Print every line of the material below exactly as it stands, but omit the pictures.

## [Data records]
☆ ☆ ☆ ☆

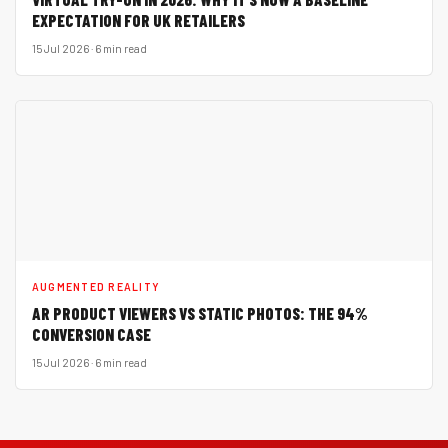
EXPECTATION FOR UK RETAILERS
15 Jul 2026 · 6 min read
AUGMENTED REALITY
AR PRODUCT VIEWERS VS STATIC PHOTOS: THE 94%
CONVERSION CASE
15 Jul 2026 · 6 min read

☆ ☆ ☆ ☆

## [Written answer]
EXPECTATION FOR UK RETAILERS
15 Jul 2026 · 6 min read
AUGMENTED REALITY
AR PRODUCT VIEWERS VS STATIC PHOTOS: THE 94%
CONVERSION CASE
15 Jul 2026 · 6 min read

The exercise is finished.